Guest Blogger Mica Pollock on: Everyday Antiracism: Getting Real About Race in School
1) What is "anti-racism?"
By “everyday antiracism,” we mean acts educators can take daily in schools and classrooms to counteract racial inequality of opportunity and outcome, and to counteract racist ideas about “types of people.”
I should note that by “racism,” we don’t mean the willful harming of people of color by white people. (This is how the law has often framed it.) Rather, the authors collectively define racism as any act or situation that, even unwittingly:
- tolerates, accepts, or reinforces racially unequal opportunities for children to learn and thrive;
- allows racial inequalities in opportunity as if they are normal and acceptable;
- or treats people of color as less worthy or less complex than “white” people.
2) Do you think that history, custom, teachers, or students themselves most often propagate racism?
All of the above. Still, this book focuses on acts by educators. They have great power to “deal” with race issues in schools, for good or ill. Students also react to educators’ everyday acts. This is also why educators are so powerful! In my introduction to Everyday Antiracism, I write that:
In schools, people interact across racial lines, distribute opportunities moment to moment, react to “outside” opportunity structures, and shape how future generations think about difference and equality. Interactions in educational settings help build or dismantle racial “achievement gaps.” To a student, one action can change everything. Everyday acts explored in this book include how we talk with our students and discipline them; the activities we set up for them to do; the ways we frame and discuss communities in our curriculum; and the ways we assign students to groups, grade their papers, interact with their parents, and envision their futures.

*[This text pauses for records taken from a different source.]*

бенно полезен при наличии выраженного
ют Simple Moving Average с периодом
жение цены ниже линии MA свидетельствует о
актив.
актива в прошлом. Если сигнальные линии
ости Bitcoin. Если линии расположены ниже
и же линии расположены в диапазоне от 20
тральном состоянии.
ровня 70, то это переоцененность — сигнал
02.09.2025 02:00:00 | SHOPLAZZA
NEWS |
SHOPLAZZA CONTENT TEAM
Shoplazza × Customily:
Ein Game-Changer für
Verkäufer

Everyday Antiracism shows that educators take many acts in educational settings that harm children of color, or privilege and value some children over others in racial terms, without educators meaning to at all. Further, many racist ideas about “types of people” are programmed into our heads as educators, despite our intentions. So, we want educators asking: which everyday acts by me counteract a racially unequal society, and racist ideas about “types of people”?
3) Some authors in your book deny the validity of racial categories, while others claim that to deny the existence of racial inequality is foolish. Explain.

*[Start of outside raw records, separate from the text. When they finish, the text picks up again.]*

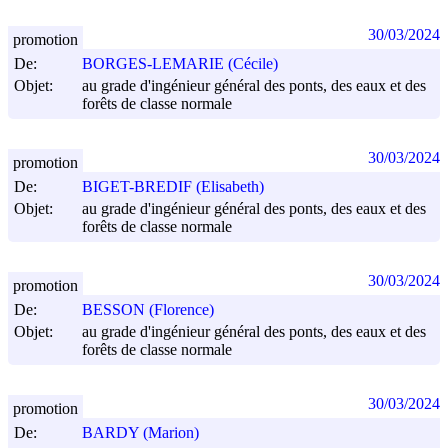
30/03/2024
promotion
De:
BORGES-LEMARIE (Cécile)
Objet:
au grade d'ingénieur général des ponts, des eaux et des
forêts de classe normale
30/03/2024
promotion
De:
BIGET-BREDIF (Elisabeth)
Objet:
au grade d'ingénieur général des ponts, des eaux et des
forêts de classe normale
30/03/2024
promotion
De:
BESSON (Florence)
Objet:
au grade d'ingénieur général des ponts, des eaux et des
forêts de classe normale
30/03/2024
promotion
De:
BARDY (Marion)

Racial categories are social realities built on biological fictions. As Alan Goodman discusses in his essay in Everyday Antiracism, 20th and 21st century genetics show that there are no biologically meaningful “racial” subdivisions to the human race. How could race categories like “white,” “black,” “Asian,” or “Latino” be genetically valid if someone labeled “white” in Brazil can be labeled “black” or “Latino” here?
Race categories are things people made up. Over six centuries of life in the Americas, people used law, “science,” and everyday activity to distribute opportunities along the lines of physical traits that were simply too small a portion of our genetic makeup to be valid ways of categorizing human beings (skin color, nose shape, and hair texture, for example). Still, we have made these categories socially real in the past nearly six centuries of American life. So, racial categories are false biologically, but real socially.
This is why the “antiracist” educator must negotiate between two antiracist impulses in deciding her everyday behaviors toward students. She must choose between the antiracist impulse to treat all people as human beings rather than racial group members, and the antiracist impulse to recognize people’s real experiences as racial group members in order to counteract racial inequality.
4) Do you think the promotion of anti-racism in schools will lead to the continuation of anti-racism post-graduation and in the workplace?
If our children are educated in settings where children of all “groups” are treated as equally smart and valuable, they will learn to see one another more that way, too. What children learn in school is typically the opposite. One author in the book, Karolyn Tyson, has studied almost-all-black schools in North Carolina where the “gifted” class is completely white. The very existence of that “gifted” classroom teaches students a lie: it teaches them that some “race groups” are more “gifted” than others. Another author in the book, Beth Rubin, discusses how racially patterned tracking “teaches” students the same false lesson: that some “race groups” are smarter than others. How could these false ideas not continue after graduation? Conversely, if students are schooled in environments where educators actively treat students from all “groups” as smart and “gifted,” how could they not learn to see one another more that way, too? And how could that not continue after graduation?